⟨
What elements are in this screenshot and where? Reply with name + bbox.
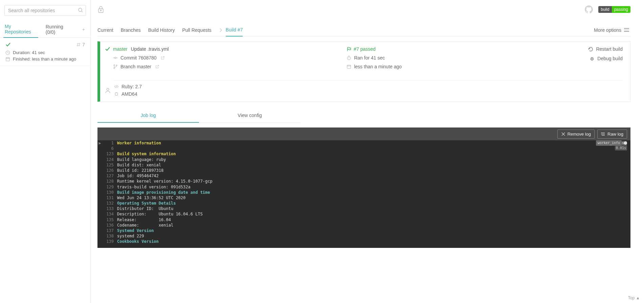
clock-icon: [5, 50, 10, 55]
log-line: 135Release: 16.04: [97, 217, 630, 223]
search-input-wrap: [4, 5, 86, 16]
log-line: 130Build image provisioning date and tim…: [97, 190, 630, 195]
build-number: 7: [76, 42, 85, 47]
log-line: 123Build system information: [97, 151, 630, 157]
log-line: 139Cookbooks Version: [97, 239, 630, 244]
svg-point-13: [115, 57, 116, 59]
svg-point-33: [107, 88, 109, 90]
tab-my-repositories[interactable]: My Repositories: [3, 21, 38, 38]
github-icon[interactable]: [585, 5, 593, 14]
external-link-icon: [155, 65, 159, 69]
log-line: 137Systemd Version: [97, 228, 630, 233]
main-tabs: Current Branches Build History Pull Requ…: [97, 24, 630, 37]
build-status-badge[interactable]: build passing: [598, 6, 630, 13]
build-number-value: 7: [82, 42, 85, 47]
log-line: 134Description: Ubuntu 16.04.6 LTS: [97, 211, 630, 217]
svg-rect-7: [6, 57, 10, 61]
calendar-icon: [5, 57, 10, 62]
log-line: 132Operating System Details: [97, 201, 630, 206]
add-repository-button[interactable]: +: [80, 25, 87, 34]
check-icon: [5, 42, 11, 47]
log-toolbar: Remove log Raw log: [97, 127, 630, 140]
commit-icon: [113, 55, 118, 60]
tab-running[interactable]: Running (0/0): [44, 21, 74, 38]
svg-point-12: [101, 10, 102, 11]
svg-point-0: [79, 8, 82, 11]
svg-line-4: [77, 43, 78, 47]
restart-icon: [588, 47, 593, 52]
badge-label: build: [598, 6, 612, 13]
branch-label: Branch: [120, 64, 137, 69]
remove-log-label: Remove log: [568, 132, 591, 137]
sidebar: My Repositories Running (0/0) + 7 Durati…: [0, 0, 91, 303]
stopwatch-icon: [347, 55, 351, 60]
branch-link[interactable]: Branch master: [120, 64, 151, 69]
more-options-label: More options: [594, 27, 621, 33]
more-options-button[interactable]: More options: [594, 27, 630, 33]
log-fold-tag[interactable]: worker_info: [596, 140, 627, 146]
expand-icon[interactable]: ▶: [97, 140, 102, 146]
job-log[interactable]: 0.06s▶1Worker informationworker_info60.0…: [97, 140, 630, 248]
build-language: Ruby: 2.7: [121, 84, 142, 89]
raw-log-button[interactable]: Raw log: [597, 130, 627, 139]
svg-line-20: [157, 65, 159, 67]
top-label: Top: [628, 296, 635, 300]
subtab-job-log[interactable]: Job log: [97, 109, 199, 123]
svg-point-18: [114, 68, 115, 69]
scroll-to-top-button[interactable]: Top ▲: [628, 296, 640, 300]
svg-line-1: [82, 11, 83, 12]
remove-icon: [561, 132, 565, 136]
log-line: 127Job id: 495464742: [97, 173, 630, 179]
svg-point-19: [116, 65, 117, 66]
build-ago: less than a minute ago: [354, 64, 402, 69]
log-line: 138systemd 229: [97, 233, 630, 239]
log-line: 126Build id: 221897318: [97, 168, 630, 173]
commit-sha: 7608780: [138, 55, 157, 61]
avatar-icon: [105, 88, 111, 93]
sidebar-tabs: My Repositories Running (0/0) +: [0, 21, 90, 38]
debug-label: Debug build: [597, 56, 623, 61]
remove-log-button[interactable]: Remove log: [557, 130, 595, 139]
svg-rect-11: [98, 9, 103, 13]
restart-build-button[interactable]: Restart build: [588, 46, 623, 52]
svg-line-5: [79, 43, 80, 47]
repository-item[interactable]: 7 Duration: 41 sec Finished: less than a…: [0, 38, 90, 66]
badge-status: passing: [612, 6, 630, 13]
log-line: 133Distributor ID: Ubuntu: [97, 206, 630, 211]
check-icon: [105, 46, 110, 52]
log-timer: 0.01s: [615, 146, 627, 150]
build-message[interactable]: Update .travis.yml: [131, 46, 169, 52]
external-link-icon: [161, 56, 164, 60]
log-line: 124Build language: ruby: [97, 157, 630, 162]
tab-branches[interactable]: Branches: [121, 24, 141, 36]
build-arch: AMD64: [121, 91, 137, 97]
log-subtabs: Job log View config: [97, 109, 630, 123]
commit-link[interactable]: Commit 7608780: [120, 55, 157, 61]
build-status[interactable]: #7 passed: [354, 46, 376, 52]
log-line: 125Build dist: xenial: [97, 162, 630, 168]
svg-line-16: [162, 56, 164, 58]
tab-build-number[interactable]: Build #7: [226, 24, 243, 37]
search-input[interactable]: [4, 5, 86, 16]
log-line: 60.01s: [97, 146, 630, 151]
repo-finished: Finished: less than a minute ago: [13, 56, 76, 62]
log-line: 131Wed Jun 24 13:36:52 UTC 2020: [97, 195, 630, 201]
calendar-icon: [347, 64, 351, 69]
lock-icon: [97, 6, 104, 13]
tab-pull-requests[interactable]: Pull Requests: [182, 24, 211, 36]
log-line: ▶1Worker informationworker_info: [97, 140, 630, 146]
debug-build-button[interactable]: Debug build: [590, 56, 623, 61]
tab-build-history[interactable]: Build History: [148, 24, 175, 36]
log-line: 128Runtime kernel version: 4.15.0-1077-g…: [97, 179, 630, 184]
log-line: 129travis-build version: 091d532a: [97, 184, 630, 190]
branch-icon: [113, 64, 118, 69]
tab-current[interactable]: Current: [97, 24, 113, 36]
menu-icon: [624, 28, 629, 32]
svg-point-17: [114, 65, 115, 66]
svg-rect-35: [115, 93, 118, 95]
build-branch[interactable]: master: [113, 46, 128, 52]
chevron-right-icon: [219, 28, 222, 32]
subtab-view-config[interactable]: View config: [199, 109, 301, 123]
branch-name: master: [137, 64, 151, 69]
repo-duration: Duration: 41 sec: [13, 50, 45, 55]
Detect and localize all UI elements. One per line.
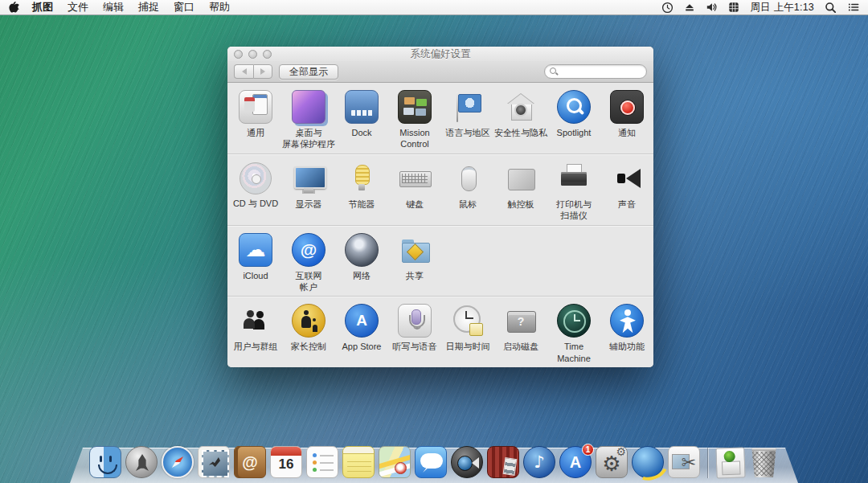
dock-photo-booth[interactable] xyxy=(487,446,519,478)
appstore-icon xyxy=(345,304,379,338)
pref-printers-scanners[interactable]: 打印机与 扫描仪 xyxy=(547,162,600,222)
pref-users-groups[interactable]: 用户与群组 xyxy=(229,304,282,352)
search-input[interactable] xyxy=(559,65,641,78)
cd-icon xyxy=(240,162,272,194)
pref-row-internet: iCloud 互联网 帐户 网络 共享 xyxy=(227,225,653,297)
pref-network[interactable]: 网络 xyxy=(335,233,388,281)
notifications-icon xyxy=(610,90,644,124)
eject-icon[interactable] xyxy=(684,2,695,13)
pref-time-machine[interactable]: Time Machine xyxy=(547,304,600,364)
pref-app-store[interactable]: App Store xyxy=(335,304,388,352)
pref-general[interactable]: 通用 xyxy=(229,90,282,138)
startupdisk-icon xyxy=(504,304,538,338)
dock-downloads-stack[interactable] xyxy=(716,448,745,478)
zoom-button[interactable] xyxy=(263,50,272,59)
pref-dock[interactable]: Dock xyxy=(335,90,388,138)
menu-edit[interactable]: 编辑 xyxy=(103,0,124,14)
pref-label: 声音 xyxy=(618,199,636,210)
dock-globe-browser[interactable] xyxy=(632,446,664,478)
input-method-icon[interactable] xyxy=(728,2,739,13)
downloads-icon xyxy=(715,447,745,478)
menu-file[interactable]: 文件 xyxy=(68,0,88,14)
pref-icloud[interactable]: iCloud xyxy=(229,233,282,281)
dock-app-store[interactable]: 1 xyxy=(559,446,592,478)
pref-trackpad[interactable]: 触控板 xyxy=(494,162,547,210)
pref-keyboard[interactable]: 键盘 xyxy=(388,162,441,210)
window-titlebar[interactable]: 系统偏好设置 xyxy=(227,47,653,61)
menu-app-name[interactable]: 抓图 xyxy=(32,0,53,14)
dock-itunes[interactable] xyxy=(523,446,555,478)
facetime-icon xyxy=(451,446,483,478)
dock-launchpad[interactable] xyxy=(125,446,158,478)
trash-icon xyxy=(751,448,777,477)
close-button[interactable] xyxy=(234,50,243,59)
menu-capture[interactable]: 捕捉 xyxy=(138,0,159,14)
volume-icon[interactable] xyxy=(706,2,718,13)
desktop: 抓图 文件编辑捕捉窗口帮助 周日 上午1:13 xyxy=(0,0,868,483)
search-field[interactable] xyxy=(544,64,647,79)
dock-maps[interactable] xyxy=(379,446,411,478)
pref-sharing[interactable]: 共享 xyxy=(388,233,441,281)
pref-mouse[interactable]: 鼠标 xyxy=(441,162,494,210)
pref-dictation-speech[interactable]: 听写与语音 xyxy=(388,304,441,352)
spotlight-icon[interactable] xyxy=(825,2,837,14)
dock-system-preferences[interactable] xyxy=(596,446,628,478)
launchpad-icon xyxy=(125,446,158,478)
pref-cd-dvd[interactable]: CD 与 DVD xyxy=(229,162,282,209)
mission-control-icon xyxy=(398,90,432,124)
trackpad-icon xyxy=(504,162,538,195)
spotlight-icon xyxy=(557,90,591,124)
pref-notifications[interactable]: 通知 xyxy=(600,90,653,138)
general-icon xyxy=(239,90,272,124)
menu-bar-left: 抓图 文件编辑捕捉窗口帮助 xyxy=(8,0,244,14)
pref-energy-saver[interactable]: 节能器 xyxy=(335,162,388,210)
pref-row-hardware: CD 与 DVD 显示器 节能器 键盘 鼠标 xyxy=(227,153,653,225)
pref-row-personal: 通用 桌面与 屏幕保护程序 Dock Mission Control 语言与地区 xyxy=(227,83,653,153)
pref-language-region[interactable]: 语言与地区 xyxy=(441,90,494,138)
pref-label: 家长控制 xyxy=(291,341,326,352)
dock-notes[interactable] xyxy=(342,446,375,478)
dock-grab[interactable] xyxy=(668,446,700,478)
pref-spotlight[interactable]: Spotlight xyxy=(547,90,600,138)
dock-trash[interactable] xyxy=(749,448,779,478)
globe-browser-icon xyxy=(632,446,664,478)
pref-displays[interactable]: 显示器 xyxy=(282,162,335,210)
minimize-button[interactable] xyxy=(248,50,257,59)
back-button[interactable] xyxy=(234,64,253,79)
pref-accessibility[interactable]: 辅助功能 xyxy=(600,304,653,352)
pref-parental-controls[interactable]: 家长控制 xyxy=(282,304,335,352)
sound-icon xyxy=(610,162,644,195)
safari-icon xyxy=(162,446,194,478)
menu-clock[interactable]: 周日 上午1:13 xyxy=(750,1,814,14)
pref-internet-accounts[interactable]: 互联网 帐户 xyxy=(282,233,335,293)
dock-finder[interactable] xyxy=(89,446,121,478)
dock-mail[interactable] xyxy=(198,446,230,478)
menu-window[interactable]: 窗口 xyxy=(174,0,194,14)
pref-sound[interactable]: 声音 xyxy=(600,162,653,210)
pref-security-privacy[interactable]: 安全性与隐私 xyxy=(494,90,547,138)
show-all-button[interactable]: 全部显示 xyxy=(279,64,338,80)
dock-messages[interactable] xyxy=(415,446,447,478)
pref-row-system: 用户与群组 家长控制 App Store 听写与语音 日期与时间 xyxy=(227,296,653,367)
pref-startup-disk[interactable]: 启动磁盘 xyxy=(494,304,547,352)
displays-icon xyxy=(292,162,326,195)
dock-contacts[interactable] xyxy=(234,446,266,478)
window-title: 系统偏好设置 xyxy=(411,47,471,61)
apple-menu-icon[interactable] xyxy=(8,1,19,14)
pref-desktop-screensaver[interactable]: 桌面与 屏幕保护程序 xyxy=(282,90,335,150)
dock-safari[interactable] xyxy=(162,446,194,478)
time-machine-icon[interactable] xyxy=(661,2,674,14)
pref-label: 听写与语音 xyxy=(393,341,437,352)
dock-calendar[interactable]: 16 xyxy=(270,446,302,478)
pref-date-time[interactable]: 日期与时间 xyxy=(441,304,494,352)
dock-reminders[interactable] xyxy=(306,446,338,478)
desktop-icon xyxy=(292,90,326,124)
menu-help[interactable]: 帮助 xyxy=(209,0,230,14)
mouse-icon xyxy=(451,162,485,195)
users-icon xyxy=(239,304,272,338)
dock-facetime[interactable] xyxy=(451,446,483,478)
notification-center-icon[interactable] xyxy=(847,2,860,13)
forward-button[interactable] xyxy=(253,64,272,79)
pref-mission-control[interactable]: Mission Control xyxy=(388,90,441,150)
window-toolbar: 全部显示 xyxy=(227,61,653,83)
⟩
Among the entries above, some lines may hold the string "safari". State how many, and give nothing but the number.

2